12:00 PM - 12:15 PM
[S09-22] Japan M5 or over forecast for 2025 based on rate/state stress transfer projects strong influences of the 2011 M 9.0, 2024 M 7.5 and M 7.1 events
We contend that there is sufficient evidence that earthquakes promote and inhibit failure on nearby faults, a process governed principally by, whose effect decays with time. We reproduce the time decay and non-linearity of the response of seismicity to stress changes by rate/state friction (Dieterich 1994). Instead of calculating the stress on mapped faults, here we calculate the stress imparted to background focal mechanisms, because wherever there is a focal mechanism, a fault must exist and has indeed slipped. In rate/state friction, stress increases amplify the background seismicity rate, and stress decreases suppress it, and so the background seismicity model is crucial to the calculation. We have experimented with both the GEAR1 earthquake rate model (Bird et al 2015) and the observed JMA background rate for a sufficiently long period above the magnitude of completeness. We use the 200 M≥6.0 earthquakes since 1995 as the sources of stress, represented by published or USGS finite fault models, or point sources if the events lack finite fault models. We calculate annual retrospective forecasts of M≥5 earthquakes for the years 1995-2023 in and around four main Japan’s islands ranging of longitudes 128°-148° and latitudes 30° - 46°. To score the skill of these models, we devised a new metric which measures the difference between the observed and forecast cumulative number of events.
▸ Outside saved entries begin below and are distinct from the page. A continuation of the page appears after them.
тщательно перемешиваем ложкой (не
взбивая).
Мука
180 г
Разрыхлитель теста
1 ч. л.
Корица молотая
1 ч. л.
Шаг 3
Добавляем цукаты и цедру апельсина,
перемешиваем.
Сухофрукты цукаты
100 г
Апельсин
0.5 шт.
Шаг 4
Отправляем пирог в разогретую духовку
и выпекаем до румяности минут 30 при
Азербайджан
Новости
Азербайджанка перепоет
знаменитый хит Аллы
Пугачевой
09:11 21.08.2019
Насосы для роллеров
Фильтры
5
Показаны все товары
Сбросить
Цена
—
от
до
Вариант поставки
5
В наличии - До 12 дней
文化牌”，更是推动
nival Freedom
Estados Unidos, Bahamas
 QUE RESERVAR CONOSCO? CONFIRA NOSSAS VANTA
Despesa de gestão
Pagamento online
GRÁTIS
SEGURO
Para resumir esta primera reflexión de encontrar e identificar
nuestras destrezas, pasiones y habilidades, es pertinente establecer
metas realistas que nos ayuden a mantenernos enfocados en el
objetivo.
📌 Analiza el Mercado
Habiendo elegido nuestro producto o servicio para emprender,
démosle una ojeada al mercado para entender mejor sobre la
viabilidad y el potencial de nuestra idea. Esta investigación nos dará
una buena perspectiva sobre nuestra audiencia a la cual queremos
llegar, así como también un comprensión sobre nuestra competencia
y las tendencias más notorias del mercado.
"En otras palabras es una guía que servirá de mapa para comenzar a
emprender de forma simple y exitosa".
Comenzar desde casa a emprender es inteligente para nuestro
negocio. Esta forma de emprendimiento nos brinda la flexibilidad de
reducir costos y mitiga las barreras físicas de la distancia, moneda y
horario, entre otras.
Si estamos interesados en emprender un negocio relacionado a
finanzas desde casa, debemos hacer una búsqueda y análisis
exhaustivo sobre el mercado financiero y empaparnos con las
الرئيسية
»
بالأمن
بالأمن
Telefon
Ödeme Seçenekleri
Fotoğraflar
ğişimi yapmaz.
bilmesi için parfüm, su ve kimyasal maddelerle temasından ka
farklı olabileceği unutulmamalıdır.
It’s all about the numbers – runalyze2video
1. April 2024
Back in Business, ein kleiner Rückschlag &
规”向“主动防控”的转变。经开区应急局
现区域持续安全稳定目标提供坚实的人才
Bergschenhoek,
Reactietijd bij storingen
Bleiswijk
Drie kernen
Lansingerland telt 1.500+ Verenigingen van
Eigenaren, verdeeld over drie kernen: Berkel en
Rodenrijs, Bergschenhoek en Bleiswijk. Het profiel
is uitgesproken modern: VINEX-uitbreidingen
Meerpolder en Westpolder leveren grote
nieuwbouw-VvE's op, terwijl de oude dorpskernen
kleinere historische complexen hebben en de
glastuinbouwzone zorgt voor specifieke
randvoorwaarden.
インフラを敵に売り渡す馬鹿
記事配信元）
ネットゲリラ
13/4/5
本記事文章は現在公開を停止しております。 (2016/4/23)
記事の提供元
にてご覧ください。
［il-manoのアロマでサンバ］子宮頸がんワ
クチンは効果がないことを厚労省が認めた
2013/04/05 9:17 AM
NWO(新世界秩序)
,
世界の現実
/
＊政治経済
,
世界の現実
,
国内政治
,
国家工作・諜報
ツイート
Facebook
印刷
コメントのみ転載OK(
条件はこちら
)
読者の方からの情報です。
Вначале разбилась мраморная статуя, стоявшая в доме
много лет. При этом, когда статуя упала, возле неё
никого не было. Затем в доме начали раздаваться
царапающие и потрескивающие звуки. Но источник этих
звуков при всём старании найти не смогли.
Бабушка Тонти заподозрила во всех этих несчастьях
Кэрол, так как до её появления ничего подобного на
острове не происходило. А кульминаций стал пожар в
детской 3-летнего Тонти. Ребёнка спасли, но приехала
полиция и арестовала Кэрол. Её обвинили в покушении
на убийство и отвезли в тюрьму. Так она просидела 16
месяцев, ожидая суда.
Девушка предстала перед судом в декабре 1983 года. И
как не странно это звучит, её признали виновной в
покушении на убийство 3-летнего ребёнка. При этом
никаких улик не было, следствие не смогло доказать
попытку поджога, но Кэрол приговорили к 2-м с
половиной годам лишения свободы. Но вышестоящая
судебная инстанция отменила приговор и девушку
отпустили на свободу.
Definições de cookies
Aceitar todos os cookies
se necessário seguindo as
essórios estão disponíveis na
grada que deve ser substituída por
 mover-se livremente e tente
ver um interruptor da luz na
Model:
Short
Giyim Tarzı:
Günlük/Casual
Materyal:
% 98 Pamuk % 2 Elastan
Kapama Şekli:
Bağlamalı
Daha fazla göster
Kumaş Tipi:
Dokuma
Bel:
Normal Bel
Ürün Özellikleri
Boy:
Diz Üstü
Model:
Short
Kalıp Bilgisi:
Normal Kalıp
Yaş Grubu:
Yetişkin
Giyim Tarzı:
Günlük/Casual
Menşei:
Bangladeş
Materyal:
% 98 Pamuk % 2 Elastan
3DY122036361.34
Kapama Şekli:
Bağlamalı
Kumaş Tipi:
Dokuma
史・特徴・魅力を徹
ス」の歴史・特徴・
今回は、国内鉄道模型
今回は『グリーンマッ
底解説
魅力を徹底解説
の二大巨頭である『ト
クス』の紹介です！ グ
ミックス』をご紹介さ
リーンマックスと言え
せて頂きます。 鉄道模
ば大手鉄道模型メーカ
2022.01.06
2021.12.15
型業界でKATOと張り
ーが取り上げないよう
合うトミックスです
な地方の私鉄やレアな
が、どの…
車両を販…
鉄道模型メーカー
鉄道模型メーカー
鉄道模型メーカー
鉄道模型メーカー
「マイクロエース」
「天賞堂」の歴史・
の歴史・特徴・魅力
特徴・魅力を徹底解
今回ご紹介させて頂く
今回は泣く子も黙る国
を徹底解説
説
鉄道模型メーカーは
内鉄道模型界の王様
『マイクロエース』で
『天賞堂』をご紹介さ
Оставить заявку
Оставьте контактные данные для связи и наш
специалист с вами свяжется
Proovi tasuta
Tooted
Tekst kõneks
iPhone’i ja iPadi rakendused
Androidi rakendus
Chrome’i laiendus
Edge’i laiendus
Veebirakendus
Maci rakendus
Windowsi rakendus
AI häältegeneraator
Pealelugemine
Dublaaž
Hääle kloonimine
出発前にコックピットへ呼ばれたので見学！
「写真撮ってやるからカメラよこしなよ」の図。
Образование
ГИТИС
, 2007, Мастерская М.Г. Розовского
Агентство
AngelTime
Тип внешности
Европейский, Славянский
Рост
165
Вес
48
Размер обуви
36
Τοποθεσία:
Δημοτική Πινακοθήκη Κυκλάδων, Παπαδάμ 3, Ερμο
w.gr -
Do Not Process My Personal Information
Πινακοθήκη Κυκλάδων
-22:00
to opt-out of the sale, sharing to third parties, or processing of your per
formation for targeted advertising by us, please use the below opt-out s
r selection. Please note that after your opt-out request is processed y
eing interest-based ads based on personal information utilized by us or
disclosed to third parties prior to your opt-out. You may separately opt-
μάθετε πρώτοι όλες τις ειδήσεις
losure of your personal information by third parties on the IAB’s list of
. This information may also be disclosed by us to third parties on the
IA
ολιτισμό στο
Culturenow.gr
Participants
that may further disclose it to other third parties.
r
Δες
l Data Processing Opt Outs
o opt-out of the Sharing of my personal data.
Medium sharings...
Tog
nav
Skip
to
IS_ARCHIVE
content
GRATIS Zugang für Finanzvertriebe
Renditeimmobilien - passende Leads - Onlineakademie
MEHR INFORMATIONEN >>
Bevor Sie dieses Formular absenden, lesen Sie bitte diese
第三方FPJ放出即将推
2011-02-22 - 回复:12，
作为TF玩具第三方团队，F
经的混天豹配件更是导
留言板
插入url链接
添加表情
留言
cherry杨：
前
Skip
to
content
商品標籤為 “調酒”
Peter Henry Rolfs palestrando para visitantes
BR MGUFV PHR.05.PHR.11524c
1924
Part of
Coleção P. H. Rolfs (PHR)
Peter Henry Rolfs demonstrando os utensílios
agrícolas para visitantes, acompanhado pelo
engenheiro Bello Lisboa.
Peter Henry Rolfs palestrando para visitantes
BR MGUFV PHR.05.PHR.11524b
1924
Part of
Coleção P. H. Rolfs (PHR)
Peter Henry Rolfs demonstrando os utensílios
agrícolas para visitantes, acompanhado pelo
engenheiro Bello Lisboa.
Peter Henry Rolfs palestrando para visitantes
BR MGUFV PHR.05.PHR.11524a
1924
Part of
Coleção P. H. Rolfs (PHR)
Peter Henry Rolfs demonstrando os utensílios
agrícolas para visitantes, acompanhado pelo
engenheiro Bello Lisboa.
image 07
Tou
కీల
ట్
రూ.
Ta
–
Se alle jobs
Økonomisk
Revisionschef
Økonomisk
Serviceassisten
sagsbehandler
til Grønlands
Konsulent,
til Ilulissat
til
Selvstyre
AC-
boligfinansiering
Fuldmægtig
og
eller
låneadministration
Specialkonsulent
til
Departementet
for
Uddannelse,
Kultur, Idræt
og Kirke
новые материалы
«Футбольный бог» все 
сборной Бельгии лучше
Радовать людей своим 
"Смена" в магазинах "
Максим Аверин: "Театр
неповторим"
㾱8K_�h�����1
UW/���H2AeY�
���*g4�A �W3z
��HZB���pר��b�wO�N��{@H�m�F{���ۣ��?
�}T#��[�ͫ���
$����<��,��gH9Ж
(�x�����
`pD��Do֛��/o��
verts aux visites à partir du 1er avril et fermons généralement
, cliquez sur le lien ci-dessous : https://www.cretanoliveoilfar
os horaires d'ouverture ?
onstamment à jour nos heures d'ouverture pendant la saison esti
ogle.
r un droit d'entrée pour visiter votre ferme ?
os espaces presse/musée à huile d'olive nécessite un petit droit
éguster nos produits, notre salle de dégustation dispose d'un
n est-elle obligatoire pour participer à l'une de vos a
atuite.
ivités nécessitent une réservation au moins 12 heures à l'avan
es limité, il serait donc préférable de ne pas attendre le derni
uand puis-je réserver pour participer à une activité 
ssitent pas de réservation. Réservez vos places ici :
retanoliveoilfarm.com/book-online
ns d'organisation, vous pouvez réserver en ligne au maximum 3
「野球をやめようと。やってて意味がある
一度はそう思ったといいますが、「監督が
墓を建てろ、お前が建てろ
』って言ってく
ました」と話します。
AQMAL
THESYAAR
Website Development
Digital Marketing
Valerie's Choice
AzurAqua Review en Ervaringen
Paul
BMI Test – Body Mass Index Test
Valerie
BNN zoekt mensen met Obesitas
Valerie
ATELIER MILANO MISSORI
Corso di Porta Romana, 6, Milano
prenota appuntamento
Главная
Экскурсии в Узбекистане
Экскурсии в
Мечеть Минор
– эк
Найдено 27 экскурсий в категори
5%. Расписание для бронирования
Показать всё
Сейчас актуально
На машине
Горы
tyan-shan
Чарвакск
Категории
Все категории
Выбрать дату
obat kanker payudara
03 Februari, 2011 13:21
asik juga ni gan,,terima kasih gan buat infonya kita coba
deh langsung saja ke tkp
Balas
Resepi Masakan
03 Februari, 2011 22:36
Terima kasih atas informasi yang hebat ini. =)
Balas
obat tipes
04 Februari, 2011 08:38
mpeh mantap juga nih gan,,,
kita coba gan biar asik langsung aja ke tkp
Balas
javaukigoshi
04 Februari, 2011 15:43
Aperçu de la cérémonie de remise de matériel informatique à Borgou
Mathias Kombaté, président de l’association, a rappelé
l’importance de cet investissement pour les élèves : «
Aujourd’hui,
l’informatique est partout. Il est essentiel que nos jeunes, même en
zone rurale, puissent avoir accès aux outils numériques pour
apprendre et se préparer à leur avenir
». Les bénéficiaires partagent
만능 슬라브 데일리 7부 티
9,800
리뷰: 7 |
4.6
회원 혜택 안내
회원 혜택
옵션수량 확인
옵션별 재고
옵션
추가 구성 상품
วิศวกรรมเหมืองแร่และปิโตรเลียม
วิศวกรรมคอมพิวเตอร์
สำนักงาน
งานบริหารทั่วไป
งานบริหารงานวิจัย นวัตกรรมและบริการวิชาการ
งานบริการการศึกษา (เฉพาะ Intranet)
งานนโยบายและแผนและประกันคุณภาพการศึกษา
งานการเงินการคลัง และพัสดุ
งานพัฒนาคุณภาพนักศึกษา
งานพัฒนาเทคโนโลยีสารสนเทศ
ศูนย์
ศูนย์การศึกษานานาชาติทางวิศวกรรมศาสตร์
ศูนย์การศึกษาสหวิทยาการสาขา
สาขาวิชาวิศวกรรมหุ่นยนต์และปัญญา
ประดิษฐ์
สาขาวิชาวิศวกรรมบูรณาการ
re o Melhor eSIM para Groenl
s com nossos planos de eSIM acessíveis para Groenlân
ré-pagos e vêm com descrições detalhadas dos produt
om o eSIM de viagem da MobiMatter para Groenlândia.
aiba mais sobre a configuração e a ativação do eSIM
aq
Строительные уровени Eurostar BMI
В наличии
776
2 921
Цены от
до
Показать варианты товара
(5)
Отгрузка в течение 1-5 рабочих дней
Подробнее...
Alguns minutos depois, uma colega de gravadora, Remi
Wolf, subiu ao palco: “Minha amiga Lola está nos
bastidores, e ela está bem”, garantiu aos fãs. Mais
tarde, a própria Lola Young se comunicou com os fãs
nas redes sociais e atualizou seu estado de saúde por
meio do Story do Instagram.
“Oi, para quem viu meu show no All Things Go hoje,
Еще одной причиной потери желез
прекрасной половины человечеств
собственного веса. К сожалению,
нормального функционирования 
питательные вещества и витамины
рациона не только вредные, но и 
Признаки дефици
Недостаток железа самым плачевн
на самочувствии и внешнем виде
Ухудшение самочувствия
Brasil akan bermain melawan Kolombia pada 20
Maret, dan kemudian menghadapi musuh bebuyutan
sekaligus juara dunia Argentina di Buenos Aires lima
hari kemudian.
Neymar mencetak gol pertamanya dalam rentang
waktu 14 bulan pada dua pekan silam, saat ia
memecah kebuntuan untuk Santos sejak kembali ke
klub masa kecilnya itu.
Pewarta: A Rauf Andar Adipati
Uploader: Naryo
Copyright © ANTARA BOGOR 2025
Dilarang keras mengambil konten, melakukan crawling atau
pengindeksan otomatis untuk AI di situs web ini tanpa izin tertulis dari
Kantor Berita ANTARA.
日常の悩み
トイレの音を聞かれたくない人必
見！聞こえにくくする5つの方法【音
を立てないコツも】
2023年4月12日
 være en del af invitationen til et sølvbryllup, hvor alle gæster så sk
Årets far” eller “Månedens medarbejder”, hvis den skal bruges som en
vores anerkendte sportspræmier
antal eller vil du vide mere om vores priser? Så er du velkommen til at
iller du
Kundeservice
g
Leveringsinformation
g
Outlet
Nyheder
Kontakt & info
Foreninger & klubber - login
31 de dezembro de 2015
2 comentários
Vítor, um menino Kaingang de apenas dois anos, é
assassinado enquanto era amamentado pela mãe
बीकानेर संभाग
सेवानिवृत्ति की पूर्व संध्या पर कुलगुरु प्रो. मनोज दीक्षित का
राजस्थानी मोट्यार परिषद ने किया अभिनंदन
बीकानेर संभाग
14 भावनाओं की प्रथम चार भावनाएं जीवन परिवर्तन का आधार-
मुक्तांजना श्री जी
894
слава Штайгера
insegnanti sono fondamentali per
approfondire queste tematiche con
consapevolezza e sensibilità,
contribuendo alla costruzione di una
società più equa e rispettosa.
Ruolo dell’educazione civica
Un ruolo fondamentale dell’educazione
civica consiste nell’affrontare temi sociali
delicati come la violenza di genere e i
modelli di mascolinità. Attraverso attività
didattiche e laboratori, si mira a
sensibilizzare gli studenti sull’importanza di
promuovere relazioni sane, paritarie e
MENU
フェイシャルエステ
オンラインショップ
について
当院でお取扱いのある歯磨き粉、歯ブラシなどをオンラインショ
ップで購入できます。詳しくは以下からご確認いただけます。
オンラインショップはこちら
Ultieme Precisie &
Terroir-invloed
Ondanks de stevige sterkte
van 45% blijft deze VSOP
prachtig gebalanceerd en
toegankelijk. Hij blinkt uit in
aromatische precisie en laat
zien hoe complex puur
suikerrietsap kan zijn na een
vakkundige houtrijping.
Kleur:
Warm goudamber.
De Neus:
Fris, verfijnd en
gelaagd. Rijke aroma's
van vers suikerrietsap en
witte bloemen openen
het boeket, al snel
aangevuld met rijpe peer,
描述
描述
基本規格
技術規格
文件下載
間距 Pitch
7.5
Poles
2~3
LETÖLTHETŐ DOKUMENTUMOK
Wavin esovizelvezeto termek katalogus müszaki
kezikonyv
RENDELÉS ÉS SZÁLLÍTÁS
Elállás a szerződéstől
In more than half of the testing years, the rate/state Coulomb model for a given year using JMA background outperforms the JMA background itself (the average behavior), and it also outperforms the GEAR1 model background, or the rate/state Coulomb model that uses GEAR1 to amplify the stress changes. This probably arises because GEAR1 includes ~100 Tohoku aftershocks, whereas the JMA background does not. We then present prospective forecast for 1 Jan – 31 Dec 2025.